Work item:
Take each line of the data that contains the string "Clodei" and copy it.

Information provided:
———
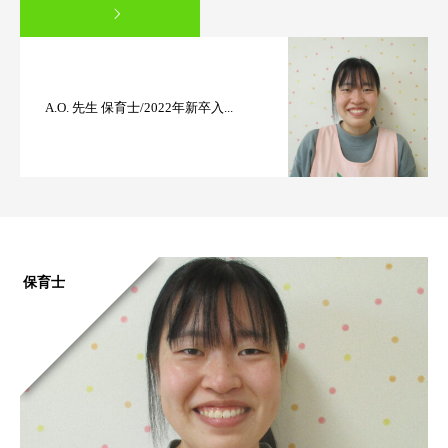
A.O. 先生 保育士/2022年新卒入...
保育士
———
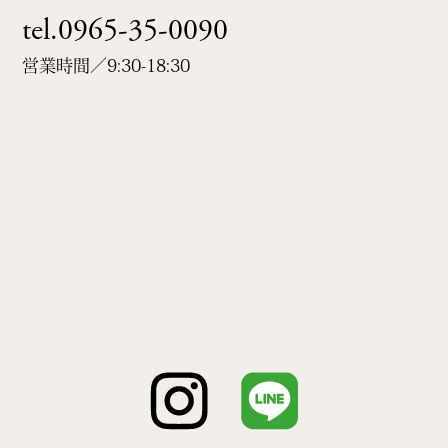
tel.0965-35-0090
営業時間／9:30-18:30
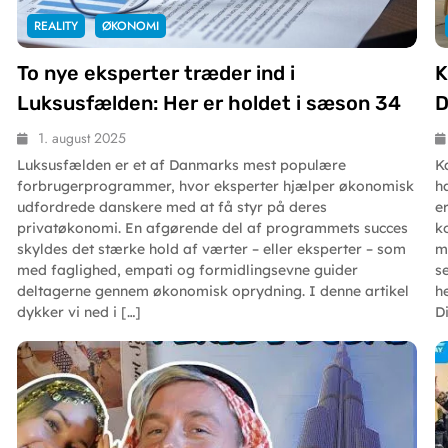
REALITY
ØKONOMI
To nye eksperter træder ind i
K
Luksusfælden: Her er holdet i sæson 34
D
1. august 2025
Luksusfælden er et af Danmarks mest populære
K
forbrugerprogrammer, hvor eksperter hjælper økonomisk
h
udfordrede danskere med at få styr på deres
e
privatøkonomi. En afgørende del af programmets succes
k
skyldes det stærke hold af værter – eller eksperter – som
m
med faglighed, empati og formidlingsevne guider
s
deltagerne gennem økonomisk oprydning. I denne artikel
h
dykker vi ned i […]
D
———
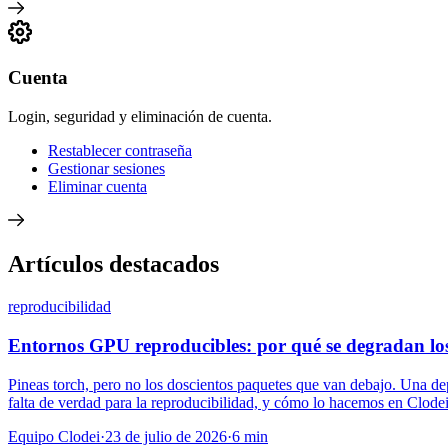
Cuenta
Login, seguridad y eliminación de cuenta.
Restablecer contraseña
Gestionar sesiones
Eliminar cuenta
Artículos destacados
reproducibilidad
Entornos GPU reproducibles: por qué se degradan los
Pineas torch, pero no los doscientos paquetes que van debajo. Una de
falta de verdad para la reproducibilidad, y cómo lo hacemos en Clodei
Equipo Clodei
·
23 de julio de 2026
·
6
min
———
Output of the exercise:
falta de verdad para la reproducibilidad, y cómo lo hacemos en Clodei
Equipo Clodei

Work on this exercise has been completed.